Variable elimination successively removes variables from a Bayesian Network while maintaining its ability to answer queries of interest
- MPE,MAP, probability of evidence, prior and posterior marginals
Main insight is that we can use variable elimination to sum out variables without constructing joint probabilities
- Joint probability construction has exponential time complexity
- VE may be able to decrease the time complexity of queries.

Factors

Factors are a function over a set of variables
- CPTs are an example of factors
A factor over an empty set of variables is called trivial
- Assigns a single number to the trivial instantiation $\top$
  - A common use is when you sum out all variables of a factor
2 main operations
- Summing out a variable
- Multiplying 2 factors

Summing out Variables (Marginalisation)

The result of summing $X\in\mathbf{X}$ from a factor $f$ is another factor over variables $\mathbf{Y}=\mathbf{X}\backslash\{X\}$, denoted $\sum_Xf$

\[ \left(\sum_x f\right)(\mathbf{y}) = \sum_xf(x,\mathbf{y})\]

Summing operation is commutative

\[ \sum_x\sum_yf=\sum_y\sum_xf\]

Summation Algorithm:
- $O(\exp(w))$ in time and space. $w$ is the number of factor variables in the original factor.

Example

Multiplication of Factors

Multiplying 2 factors results in a new factor over the union of their variables $Z=X\cup Y$

\[ (f_1f_2)(\mathbf{z}) = f_1(\mathbf{x})f_2(\mathbf{y})\]

Each instantiation in the new factor is compatible with exactly one instantiation on each original factor
Factor multiplication is commutative and associative
- Don’t need to specify order of multiplication
Multiplication algorithm:
- $O(m\exp(w))$ complexity in time and space
  - $w$ is the number of variables in resulting factor
  - $m$ is the number of factors

Variable Elimination Algorithm

Naively, one could compute the joint probability distribution through chain rule, then marginalise unwanted variables

\[ P(C) = \sum_{A,B}\Theta_{A}\Theta_{B|A}\Theta_{C|B}\]

However we can improve on this by being smart with our summations.

Smarter Summations

In general, we only need to sum out variables in factors they appear.
- Suppose $X$ appears in $f_{n-1},f_n$

\[ \sum_xf_1f_2*...*f_{n-1}*f_{n} = f_1*f_2*...*\sum_xf_{n-1}f_{n}\]

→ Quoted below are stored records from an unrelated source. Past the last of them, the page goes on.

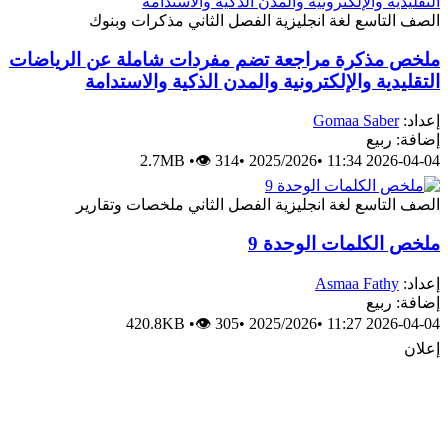
الصف التاسع
لغة انجليزية
الفصل الثاني
مذكرات وبنوك
ملخص مذكرة مراجعة تضم مفردات شاملة عن الرياضات
التقليدية والإلكترونية والمدن الذكية والاستدامة
إعداد:
Gomaa Saber
إضافة: ربيع
2.7MB
•
👁 314
•
2025/2026
•
2026-04-04 11:34
الصف التاسع
لغة انجليزية
الفصل الثاني
ملخصات وتقارير
ملخص الكلمات الوحدة 9
إعداد:
Asmaa Fathy
إضافة: ربيع
420.8KB
•
👁 305
•
2025/2026
•
2026-04-04 11:27
إعلان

Therefore a smarter way to compute the marginal for this network:
- Considering elimination order $\pi = \{A,B\}$

\[ \sum_B\Theta_{C|B}\underbrace{\sum_A\Theta_{A}\Theta_{B|A}}_{\text{Compute First}}\]

Bucket Elimination

Variable Elimination needs to identify each factor that mentions a variable
- Best complexity if factors are found in linear time in number of factors
Can arrange factors into buckets based on elimination order
- One bucket for each network variable
- Factor is placed in the first bucket whose label appear in the factor

Variables are eliminated by processing the buckets from top to bottom.
When processing variable $\pi(i)$:
- Multiply all factors in the bucket $\pi(i)$
- Sum out $\pi(i)$
- Place the resulting factor $f_i$ in the first next bucket whose label appears in $f_i$

One way to handle evidence is to create evidence indicators and put them in the relevant buckets to be multiplied.
- For example, consider $\mathbf{e}: B=true, E=false$

Computing Prior Marginals (VE_PR1)

The first iteration of the variable elimination algorithm
- Used to calculate prior marginals (no evidence)
Algorithm:
- $O(n\exp(w)+n\exp(|\mathbf{Q}|)$ time and space complexity
  - $w$ is the number of variables in the biggest factor
  - $|\mathbf{Q}|$ is the number of query variables - I think
- Therefore the complexity depends on the biggest factor, which is dependent on the ordering $\pi(i)$
  - We can compute an ordering $\pi(i)$ that minimises size of intermediate factors

Computing Posterior Marginals (VE_PR2)

Can use variable elimination to calculate a query in the form:

\[ P(\mathbf{Q|e})\]

To do this, it is easier to calculate the joint marginal $P(\mathbf{Q,e})$ and then normalize:

\[ P(\mathbf{Q|e}) = \frac{P(\mathbf{Q,e})}{P(\mathbf{e})}\]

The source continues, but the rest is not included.